TASK TO COMPLETE: When you repeat the entries below, keep each word exactly as it is and drop the pictures.

■ ■ ■ ■ ■

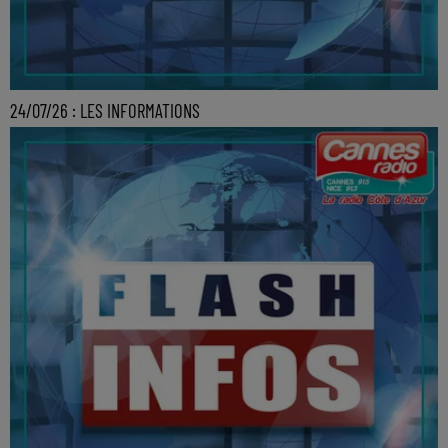
24/07/26 : LES INFORMATIONS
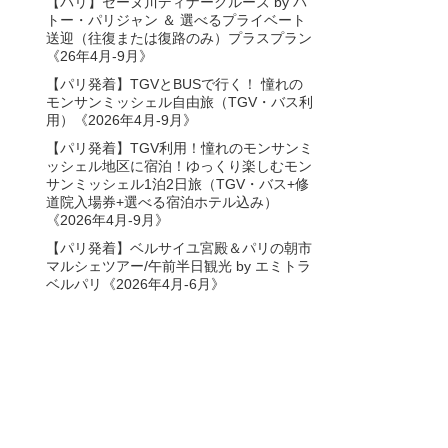
【パリ】セーヌ川ディナークルーズ by バ
トー・パリジャン ＆ 選べるプライベート
送迎（往復または復路のみ）プラスプラン
《26年4月-9月》
【パリ発着】TGVとBUSで行く！ 憧れの
モンサンミッシェル自由旅（TGV・バス利
用）《2026年4月-9月》
【パリ発着】TGV利用！憧れのモンサンミ
ッシェル地区に宿泊！ゆっくり楽しむモン
サンミッシェル1泊2日旅（TGV・バス+修
道院入場券+選べる宿泊ホテル込み）
《2026年4月-9月》
【パリ発着】ベルサイユ宮殿＆パリの朝市
マルシェツアー/午前半日観光 by エミトラ
ベルパリ《2026年4月-6月》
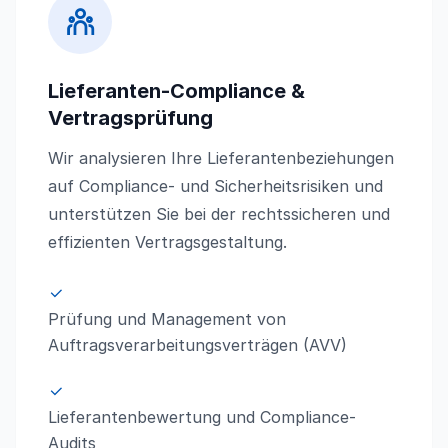
Lieferanten-Compliance &
Vertragsprüfung
Wir analysieren Ihre Lieferantenbeziehungen
auf Compliance- und Sicherheitsrisiken und
unterstützen Sie bei der rechtssicheren und
effizienten Vertragsgestaltung.
Prüfung und Management von
Auftragsverarbeitungsverträgen (AVV)
Lieferantenbewertung und Compliance-
Audits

■ ■ ■ ■ ■

WRITTEN REPLY:
24/07/26 : LES INFORMATIONS
【パリ】セーヌ川ディナークルーズ by バ
トー・パリジャン ＆ 選べるプライベート
送迎（往復または復路のみ）プラスプラン
《26年4月-9月》
【パリ発着】TGVとBUSで行く！ 憧れの
モンサンミッシェル自由旅（TGV・バス利
用）《2026年4月-9月》
【パリ発着】TGV利用！憧れのモンサンミ
ッシェル地区に宿泊！ゆっくり楽しむモン
サンミッシェル1泊2日旅（TGV・バス+修
道院入場券+選べる宿泊ホテル込み）
《2026年4月-9月》
【パリ発着】ベルサイユ宮殿＆パリの朝市
マルシェツアー/午前半日観光 by エミトラ
ベルパリ《2026年4月-6月》
Lieferanten-Compliance &
Vertragsprüfung
Wir analysieren Ihre Lieferantenbeziehungen
auf Compliance- und Sicherheitsrisiken und
unterstützen Sie bei der rechtssicheren und
effizienten Vertragsgestaltung.
Prüfung und Management von
Auftragsverarbeitungsverträgen (AVV)
Lieferantenbewertung und Compliance-
Audits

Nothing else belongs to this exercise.